Force the match to occur at the beginning of the searched string

In [155]:
# match occurs because searched string begins with 'Hello'
hello_regex = re.compile(r'^Hello')
text = 'Hello, world!'
mo = hello_regex.search(text)
mo.group()

'Hello'

In [157]:
# match DOES NOT occur because searched string DOES NOT begin with 'Hello'
hello_regex = re.compile(r'^Hello')
text = 'hello, world!'
mo = hello_regex.search(text)
mo == None

True

#### $ character: matches ONLY IF match occurs at END of searched text

Force the match to occur at the end of the searched string

In [158]:
# match occurs because searched string ends with digit
end_regex = re.compile(r'\d$')
text = 'Your number is 42'
mo = end_regex.search(text)
mo.group()

'2'

Combine ^ and $ to force match that starts and ends with given pattern

In [159]:
# match occurs
whole_regex = re.compile(r'^\d+$')
whole_regex.search('1234567890')

<re.Match object; span=(0, 10), match='1234567890'>

In [160]:
# match DOES NOT occur because letters in string
whole_regex.search('12345xyz67890') == None

True

In [161]:
# match DOES NOT occur because spacing in string
whole_regex.search('12  34567890') == None

True

### Matching specific repetitions with braces

In [136]:
# matches 'HaHaHa' only
ha_regex = re.compile(r'(Ha){3}')
mo = ha_regex.search('HaHaHa')
mo.group()

'HaHaHa'

In [137]:
# matches 'HaHaHa' only
mo = ha_regex.search('Ha')
mo == None

True

Can use a range with braces instead of single number:
* `(Ha){2,4}` will match `'HaHa'`, `'HaHaHa'`, or `'HaHaHaHa'`
* `(Ha){2,}` will match 2 or more instances of `(Ha)` group
* `(Ha){,5}` will match 0 to 5 instances of `(Ha)` group

By default, Python's regular expressions are *greedy*, meaning in ambiguous situations, will match longest string possible. 

In [141]:
# will match 'HaHaHaHa'
greedy_regex = re.compile(r'(Ha){2,4}')
mo = greedy_regex.search('HaHaHaHa')
mo.group()

'HaHaHaHa'

In [142]:
# will match 'HaHa'
nongreedy_regex = re.compile(r'(Ha){2,4}?')
mo = nongreedy_regex.search('HaHaHaHa')
mo.group()

'HaHa'

Question mark has 2 meanings in regular expressions: declaring non-greedy match or flagging a group as optional

### FINDALL() method


`Regex` objects also have `findall()` method. `search()` returns `Match` object of *first* matched text in searched string, while `findall()` method returns string of *every* match in searched string

In [143]:
# returns list of strings IF NO GROUPS in regular expression
phone_regex = re.compile(r'\d\d\d-\d\d\d-\d\d\d\d')
phone_regex.findall('Cell: 415-555-9999 Work: 212-555-0000')

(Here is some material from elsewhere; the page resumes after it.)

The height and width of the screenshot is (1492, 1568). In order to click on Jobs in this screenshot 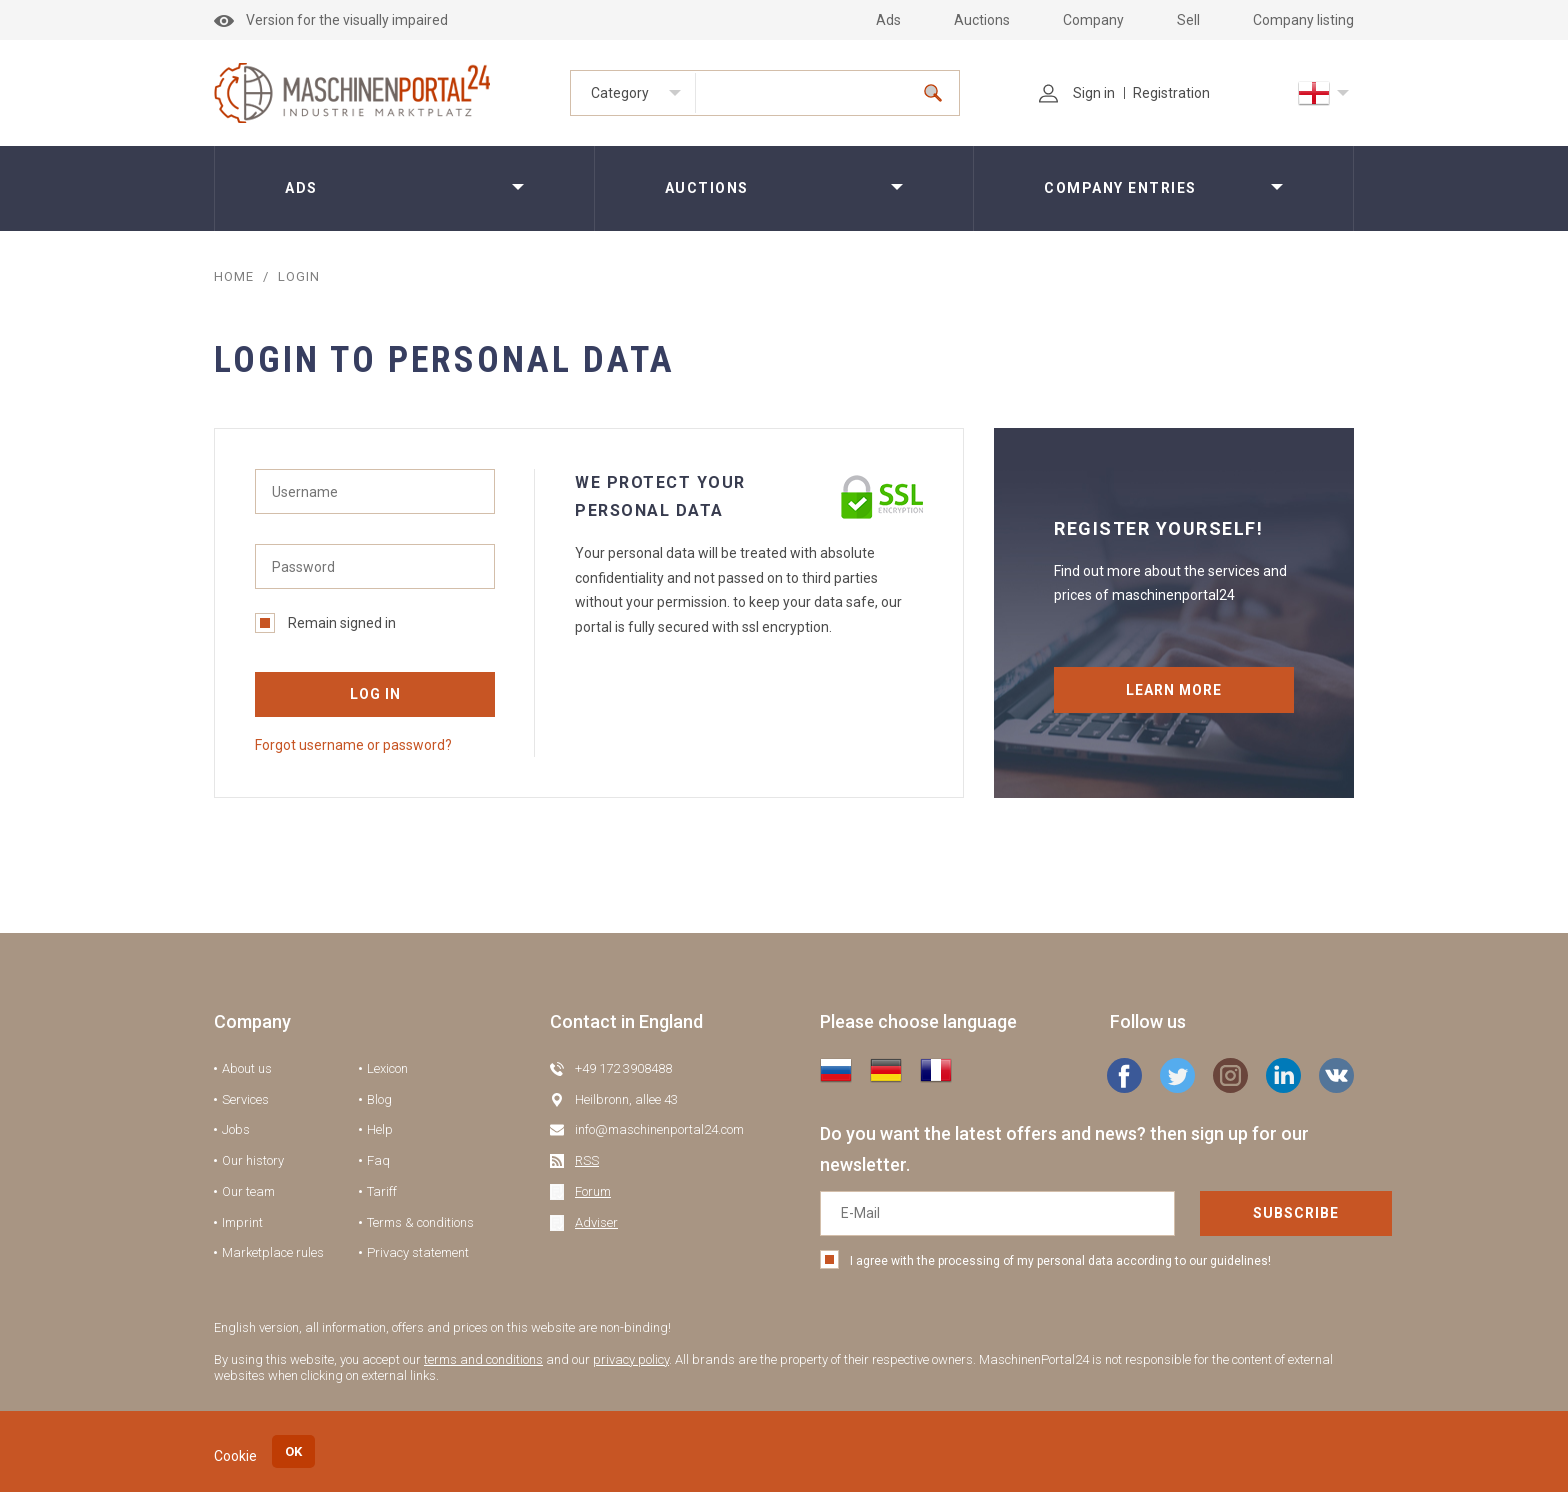 , I will do `click(236, 1129)`.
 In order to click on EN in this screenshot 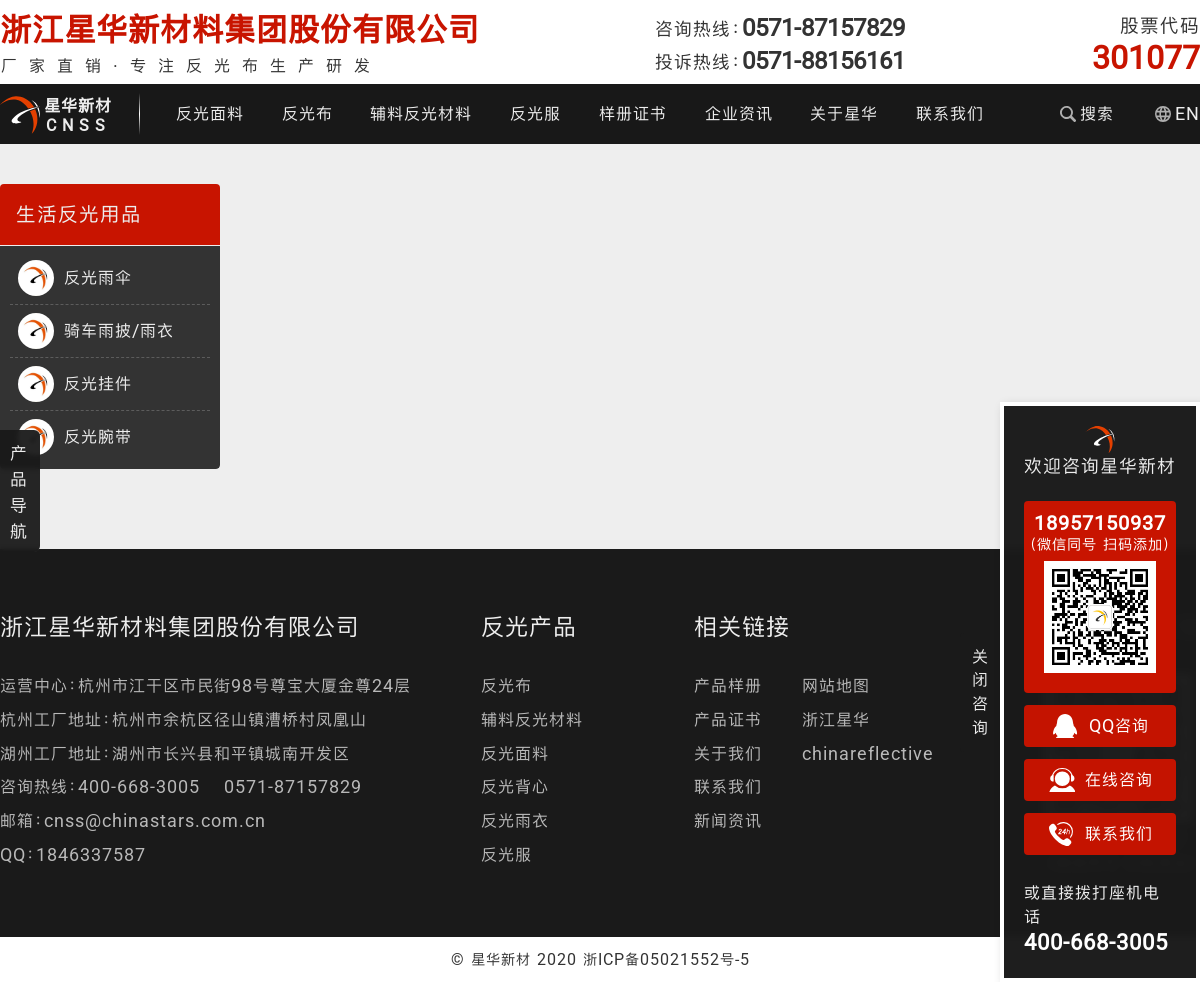 , I will do `click(1177, 113)`.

['415-555-9999', '212-555-0000']

In [145]:
# returns list of tuples (each represents found match, and its items are matched strings for each group in regex)
phone_regex = re.compile(r'(\d\d\d)-(\d\d\d)-(\d\d\d\d)')
phone_regex.findall('Cell: 415-555-9999 Work: 212-555-0000')

[('415', '555', '9999'), ('212', '555', '0000')]

### Character classes

Useful to shorten regexes.

List of shorthand character classes:
* \d: matches any decimal digit (equivalent to [0-9])
* \D: matches any non-digit character (equivalent to [^0-9])
* \s: matches any whitespace character (equivalent to [ \t\n\r\f\v])
* \S: matches any non-whitespace character (equivalent to [^ \t\n\r\f\v])
* \w: matches any alphanumeric character (equivalent to [a-zA-Z0-9_])
* \W: matches any non-alphanumeric character (equivalent to [^a-zA-Z0-9_])

In [147]:
# matches text with 1 or more digits, followed by whitespace character, followed by 1 or more letter/digit/underscore characters
xmas_regex = re.compile(r'\d+\s\w+')
text = '12 drummers, 11 pipers, 10 lords, 9 ladies, 8 maids, 7 swans, 6 geese, 5 rings, 4 birds, 3 hens, 2 doves, 1 partridge'
xmas_regex.findall(text)

['12 drummers',
 '11 pipers',
 '10 lords',
 '9 ladies',
 '8 maids',
 '7 swans',
 '6 geese',
 '5 rings',
 '4 birds',
 '3 hens',
 '2 doves',
 '1 partridge']

#### Custom character classes

Create custom character classes, if shorthand character classes are too broad. 
* Define character class by using square brackets, e.g., `[aeiouAEIOU]` will match any vowel, both lowercase and uppercase
* Can also includes ranges of letters or numbers by using hyphen, e.g., `[a-d]` will match the letters a, b, c, or d
* Special characters DO NOT need to be escaped in brackets, e.g., [0-5.] will match digits 0 to 5 and a period
* Caret character (^) just after character class's opening bracket makes a *negative character* class

In [151]:
# list of string matches for any vowels in string
vowel_regex = re.compile(r'[aeiouAEIOU]')
text = 'Robocop eats baby food. BABY FOOD'
vowel_regex.findall(text)

['o', 'o', 'o', 'e', 'a', 'a', 'o', 'o', 'A', 'O', 'O']

In [153]:
# negative character class (^), matches every non-vowel character
vowel_regex = re.compile(r'[^aeiouAEIOU]')
text = 'Robocop eats baby food. BABY FOOD'
vowel_regex.findall(text)

['R',
 'b',
 'c',
 'p',
 ' ',
 't',
 's',
 ' ',
 'b',
 'b',
 'y',
 ' ',
 'f',
 'd',
 '.',
 ' ',
 'B',
 'B',
 'Y',
 ' ',
 'F',
 'D']